Saturday, July 02, 2005

The need to fact-check reader mail

I've been meaning to blog for a while about one of my latest pet peeves: media (especially print media) who don't fact-check letters to the editor and other reader mail. Sometimes I see letters on the letters to the editor page where the reader has a nice bundle of outrage based on something that is just plain wrong. I don't mean the reader's opinion is wrong, I mean the facts on which the outrage is based are incorrect. For example, the reader might take their total tax burden (which includes income tax, sales tax, capital gains tax, and some other taxes I don't know about) but call it their income tax burden. Or they might be outraged about something based on a misconception of, say, how the senate works, when the thing that they're outraged about doesn't actually exist because the senate doesn't work that way. Or they might be complaining about a law that is no longer in effect.

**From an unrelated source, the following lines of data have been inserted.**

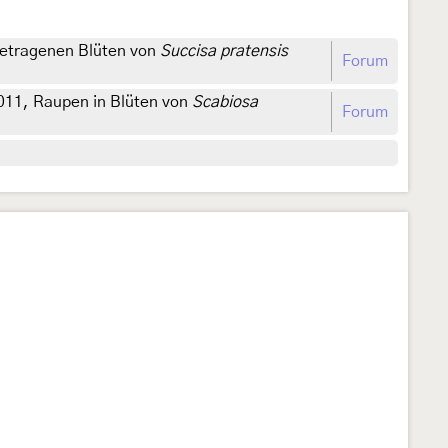
getragenen Blüten von
Succisa pratensis
Forum
2011, Raupen in Blüten von
Scabiosa
Forum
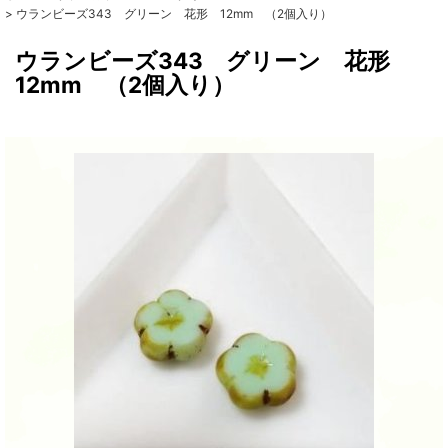
>
ウランビーズ343 グリーン 花形 12mm （2個入り）
ウランビーズ343 グリーン 花形
12mm （2個入り）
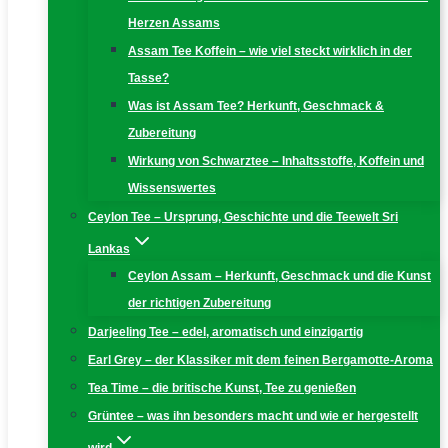
Herzen Assams
Assam Tee Koffein – wie viel steckt wirklich in der
Tasse?
Was ist Assam Tee? Herkunft, Geschmack &
Zubereitung
Wirkung von Schwarztee – Inhaltsstoffe, Koffein und
Wissenswertes
Ceylon Tee – Ursprung, Geschichte und die Teewelt Sri
Lankas
Ceylon Assam – Herkunft, Geschmack und die Kunst
der richtigen Zubereitung
Darjeeling Tee – edel, aromatisch und einzigartig
Earl Grey – der Klassiker mit dem feinen Bergamotte-Aroma
Tea Time – die britische Kunst, Tee zu genießen
Grüntee – was ihn besonders macht und wie er hergestellt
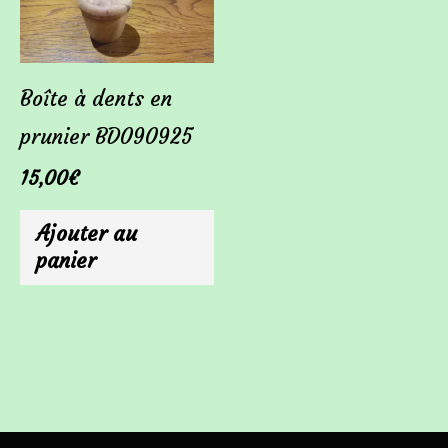
Boîte à dents en
prunier BD090925
15,00
€
Ajouter au
panier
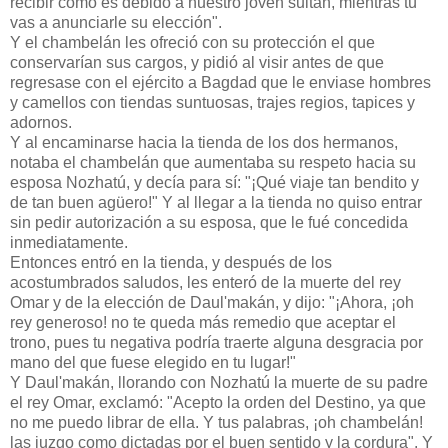
recibir como es debido a nuestro joven sultán, mientras tú
vas a anunciarle su elección".
Y el chambelán les ofreció con su protección el que
conservarían sus cargos, y pidió al visir antes de que
regresase con el ejército a Bagdad que le enviase hombres
y camellos con tiendas suntuosas, trajes regios, tapices y
adornos.
Y al encaminarse hacia la tienda de los dos hermanos,
notaba el chambelán que aumentaba su respeto hacia su
esposa Nozhatú, y decía para sí: "¡Qué viaje tan bendito y
de tan buen agüero!" Y al llegar a la tienda no quiso entrar
sin pedir autorización a su esposa, que le fué concedida
inmediatamente.
Entonces entró en la tienda, y después de los
acostumbrados saludos, les enteró de la muerte del rey
Omar y de la elección de Daul'makán, y dijo: "¡Ahora, ¡oh
rey generoso! no te queda más remedio que aceptar el
trono, pues tu negativa podría traerte alguna desgracia por
mano del que fuese elegido en tu lugar!"
Y Daul'makán, llorando con Nozhatú la muerte de su padre
el rey Omar, exclamó: "Acepto la orden del Destino, ya que
no me puedo librar de ella. Y tus palabras, ¡oh chambelán!
las juzgo como dictadas por el buen sentido y la cordura". Y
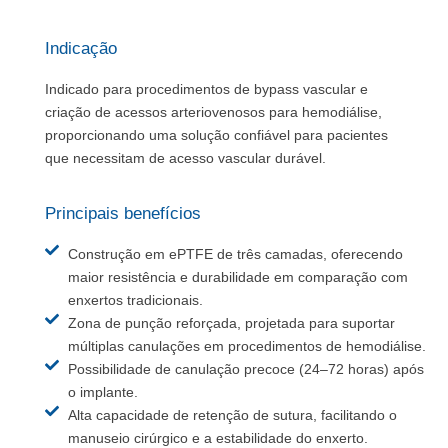
Indicação
Indicado para procedimentos de bypass vascular e
criação de acessos arteriovenosos para hemodiálise,
proporcionando uma solução confiável para pacientes
que necessitam de acesso vascular durável.
Principais benefícios
Construção em ePTFE de três camadas, oferecendo
maior resistência e durabilidade em comparação com
enxertos tradicionais.
Zona de punção reforçada, projetada para suportar
múltiplas canulações em procedimentos de hemodiálise.
Possibilidade de canulação precoce (24–72 horas) após
o implante.
Alta capacidade de retenção de sutura, facilitando o
manuseio cirúrgico e a estabilidade do enxerto.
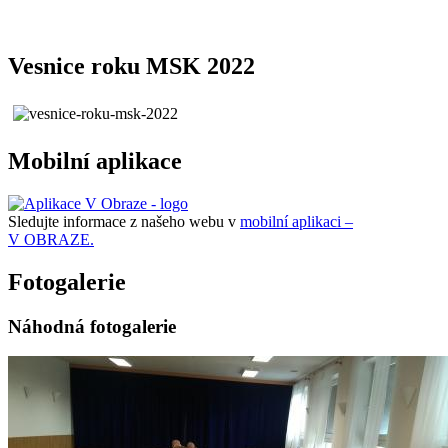
Vesnice roku MSK 2022
Mobilní aplikace
Sledujte informace z našeho webu v
mobilní aplikaci –
V OBRAZE.
Fotogalerie
Náhodná fotogalerie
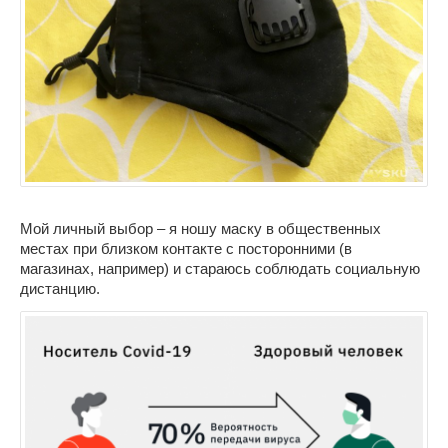
Мой личный выбор – я ношу маску в общественных
местах при близком контакте с посторонними (в
магазинах, например) и стараюсь соблюдать социальную
дистанцию.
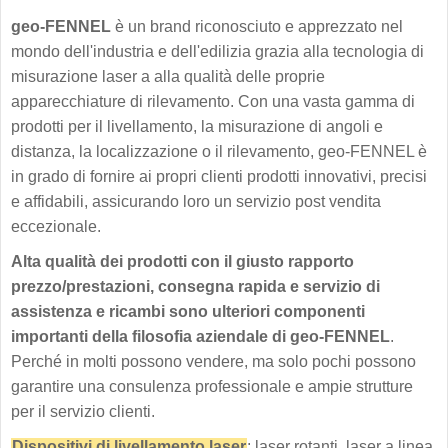
geo-FENNEL
è un brand riconosciuto e apprezzato nel
mondo dell'industria e dell'edilizia grazia alla tecnologia di
misurazione laser a alla qualità delle proprie
apparecchiature di rilevamento. Con una vasta gamma di
prodotti per il livellamento, la misurazione di angoli e
distanza, la localizzazione o il rilevamento, geo-FENNEL è
in grado di fornire ai propri clienti prodotti innovativi, precisi
e affidabili, assicurando loro un servizio post vendita
eccezionale.
Alta qualità dei prodotti con il giusto rapporto
prezzo/prestazioni, consegna rapida e servizio di
assistenza e ricambi sono ulteriori componenti
importanti della filosofia aziendale di geo-FENNEL
.
Perché in molti possono vendere, ma solo pochi possono
garantire una consulenza professionale e ampie strutture
per il servizio clienti.
Dispositivi di livellamento laser
: laser rotanti, laser a linea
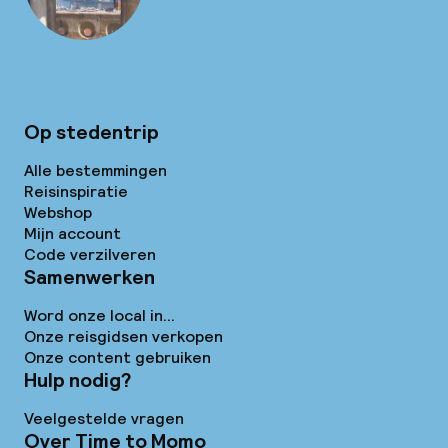
Op stedentrip
Alle bestemmingen
Reisinspiratie
Webshop
Mijn account
Code verzilveren
Samenwerken
Word onze local in...
Onze reisgidsen verkopen
Onze content gebruiken
Hulp nodig?
Veelgestelde vragen
Over Time to Momo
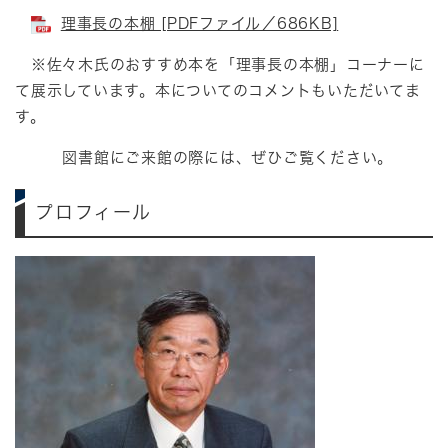
理事長の本棚 [PDFファイル／686KB]
※佐々木氏のおすすめ本を「理事長の本棚」コーナーに
て展示しています。本についてのコメントもいただいてま
す。
図書館にご来館の際には、ぜひご覧ください。
プロフィール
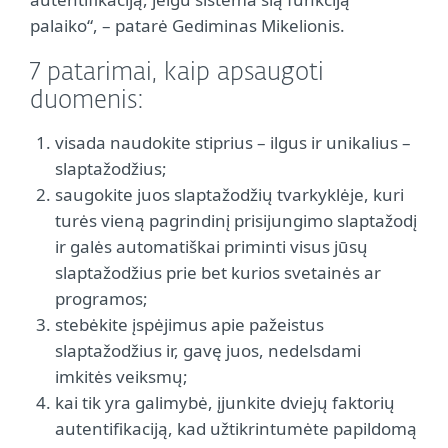
palaiko“, – patarė Gediminas Mikelionis.
7 patarimai, kaip apsaugoti
duomenis:
visada naudokite stiprius – ilgus ir unikalius –
slaptažodžius;
saugokite juos slaptažodžių tvarkyklėje, kuri
turės vieną pagrindinį prisijungimo slaptažodį
ir galės automatiškai priminti visus jūsų
slaptažodžius prie bet kurios svetainės ar
programos;
stebėkite įspėjimus apie pažeistus
slaptažodžius ir, gavę juos, nedelsdami
imkitės veiksmų;
kai tik yra galimybė, įjunkite dviejų faktorių
autentifikaciją, kad užtikrintumėte papildomą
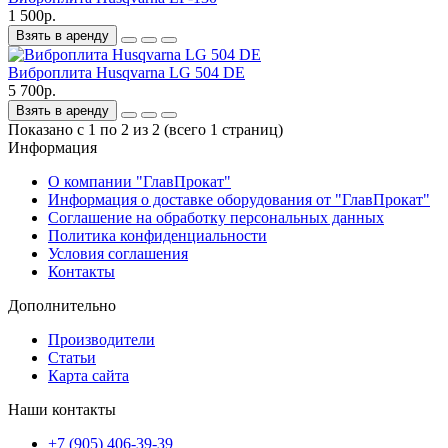
1 500р.
Взять в аренду
Виброплита Husqvarna LG 504 DE
5 700р.
Взять в аренду
Показано с 1 по 2 из 2 (всего 1 страниц)
Информация
О компании "ГлавПрокат"
Информация о доставке оборудования от "ГлавПрокат"
Соглашение на обработку персональных данных
Политика конфиденциальности
Условия соглашения
Контакты
Дополнительно
Производители
Статьи
Карта сайта
Наши контакты
+7 (905) 406-39-39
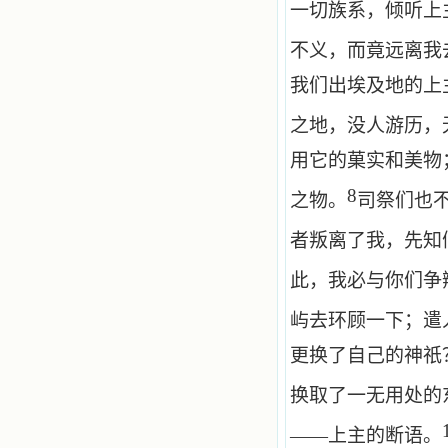
一切族系，倾听上
不义，而竟远离我
我们出埃及地的上
之地，没人游历，
用它的菓实和美物
8
之物。
司祭们也
者叛离了我，先知
此，我必与你们争
屿去环顾一下；遣
更换了自己的神祇
换取了一无用处的
——上主的断语。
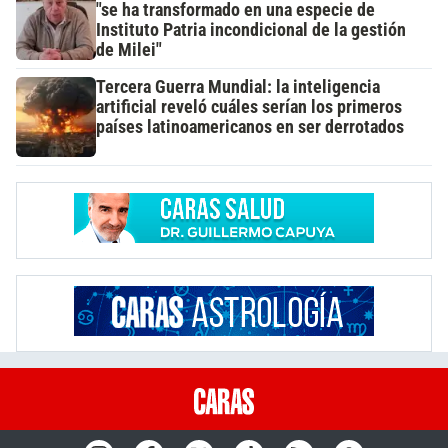
"se ha transformado en una especie de
Instituto Patria incondicional de la gestión
de Milei"
Tercera Guerra Mundial: la inteligencia
artificial reveló cuáles serían los primeros
países latinoamericanos en ser derrotados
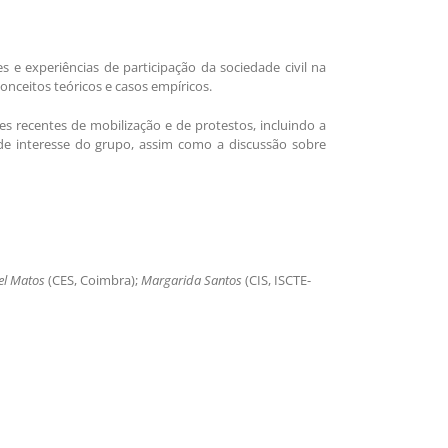
 e experiências de participação da sociedade civil na
conceitos teóricos e casos empíricos.
s recentes de mobilização e de protestos, incluindo a
de interesse do grupo, assim como a discussão sobre
el Matos
(CES, Coimbra);
Margarida Santos
(CIS, ISCTE-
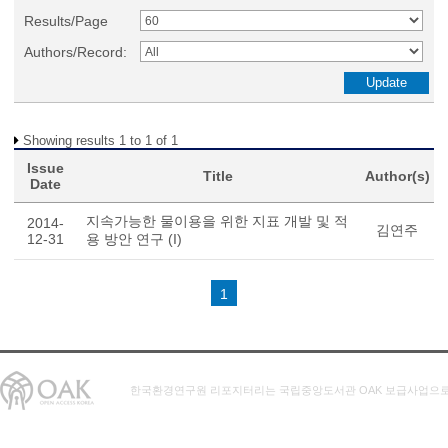
Results/Page
Authors/Record:
Showing results 1 to 1 of 1
Issue
Title
Author(s)
Date
지속가능한 물이용을 위한 지표 개발 및 적
2014-
김연주
12-31
용 방안 연구 (I)
1
한국환경연구원 리포지터리는 국립중앙도서관 OAK 보급사업으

This is problematic, because people are inclined to take what they read in the newspaper as fact. Even when the piece of writing in question is an opinion, readers are likely to accept the facts on which it is based, even if they are incorrect. It's also a disservice to the reader who sent in the letter with the incorrect facts, because it makes them look stupid in public.

Here is a minor example, not as serious as some of the other misinformed reader letters I've seen, but demonstrates the point. A couple of weeks ago, Globe and Mail columnist Karen von Hahn wrote a column about customer service, and readers replied with emails bitching about or defending customer service representatives.
Virginia, who thanked me for my "affirming" column about the "daily charade of service," wrote of her recent encounter at a Loblaws checkout counter. The young cashier held up an item of produce and asked, "What's this?" "Now I admit that there are numerous fruits and vegetables in today's supermarkets that I cannot name," she wrote, "but imagine my surprise that I have to answer 'lettuce.'"
The problem here, of course, is that there are several kinds of lettuce available, and the cashier needed to know which kind it was so that she could type in the correct code. Perhaps Virginia didn't know this, but by printing her comments without mentioning anywhere that there are different kinds of lettuce, the newspaper is validating what she's saying and implying that there's nothing wrong with it. So now people are going to be running around thinking Loblaws cashiers can't even recognize lettuce, when in actual fact they couldn't identify a specific variety of lettuce when they didn't have the other kinds of lettuce to compare it to.

I'm not saying newspapers should make their readers look stupid by printing letters and then refuting them, but perhaps they should make an effort to print only those letters that are factually correct, or arrange it so that misconceptions in reader letters are refuted by other reader letters in the same column. The only possible good that can come of printing a factually-incorrect reader letter is that it will fill up column space, but there's no point in filling up column space if it is only going to spread misconceptions.